The Salary AgendaPosted: February 1, 2016
Last week’s post on museum salaries left us breathless. In six days over 7,000 of you viewed the blog, breaking all sorts of Leadership Matters records. If we ever had any doubt about the fact that there are issues around salaries in the museum world, this was the confirmation. And just as we predicted there are some cranky, disaffected, and worried folks out there.
In our book Leadership Matters (AltaMira, 2013) and our upcoming book Women|Museums (Routledge, 2016), the manuscripts each end with an agenda. There, we list the changes that could be made by professional associations and service organizations, museums, graduate programs, and individuals to improve the issues surrounding leadership and gender (in Women|Museums) in MuseumLand. Here’s our Leadership Revolution Agenda.
Given the complexity of salaries, and the fact that short of a gazillion dollar gift to all of America’s 35,000+ museums, there is no single answer to the salary conundrum. So we taken a stab at what we think a Museum Salary Agenda for the 21st Century could look like — consider it a call to action that you can weigh in on.
What Professional Associations and Museum Service Organizations Can Do:
- Establish and promote national salary standards for museum positions requiring advanced degrees.
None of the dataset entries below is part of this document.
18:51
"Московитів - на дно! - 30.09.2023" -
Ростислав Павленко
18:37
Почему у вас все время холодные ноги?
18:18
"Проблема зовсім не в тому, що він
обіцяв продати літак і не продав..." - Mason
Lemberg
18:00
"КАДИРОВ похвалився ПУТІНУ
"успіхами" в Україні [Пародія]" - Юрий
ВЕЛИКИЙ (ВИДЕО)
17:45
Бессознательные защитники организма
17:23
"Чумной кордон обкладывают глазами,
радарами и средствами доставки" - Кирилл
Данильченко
- Encourage museums to demonstrate the importance of human capital in their organizations.
- Make salary transparency part of the StEPS (AASLH) and accreditation process (AAM).
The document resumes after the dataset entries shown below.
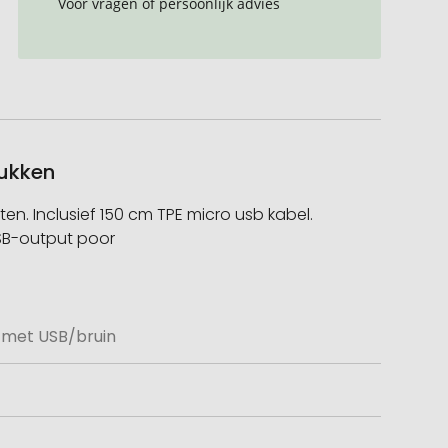
Voor vragen of persoonlijk advies
rukken
 Inclusief 150 cm TPE micro usb kabel.
USB-output poor
met USB/bruin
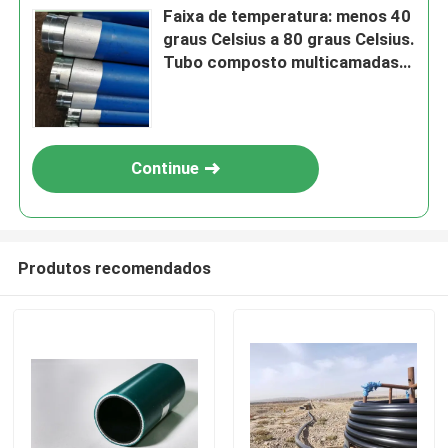
Faixa de temperatura: menos 40
graus Celsius a 80 graus Celsius.
Tubo composto multicamadas
com comprimento tipicamente
de até 12 metros, projetado
para transporte de fluidos.
Continue
Produtos recomendados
- Support organizations in understanding the need for endowment to support staff salaries. A building and a collection don’t guarantee a museum’s future. People do.
- Create a national working group for #Museumstaffmatters.
What Institutions Can Do:
- Encourage networking and individual staff development.
- Make every effort to provide salaries that exceed the Living Wage.
- Educate boards regarding the wastefulness of staff turnover.
- Make criteria for salary levels transparent.
- Examine the gaps among the director’s salary, the leadership team and the remaining staff.
- Offer equitable health and family leave benefits (and make them available on Day One of a new hire’s tenure).
What Individuals Can Do:
- Do your homework. Understand the community and region where you plan to work.
- Use the Living Wage index.
- Be prepared to negotiate. Be prepared to say no. A dream job isn’t a dream if your parents are still paying your car insurance and your mobile phone bills.
- Ask about the TOTAL package not just salary. If you are the trailing spouse and don’t need health insurance but do need time, make that part of your negotiations.
- Network. Know what’s going on in your field, locally, regionally, nationally.
What Graduate Programs Can Do:
- Be open about job placement statistics.
- Teach students to negotiate salaries and benefits.
- Teach students to calculate a Living Wage plus loan payments and quality of life.
- Encourage networking, mentoring and participation in the field.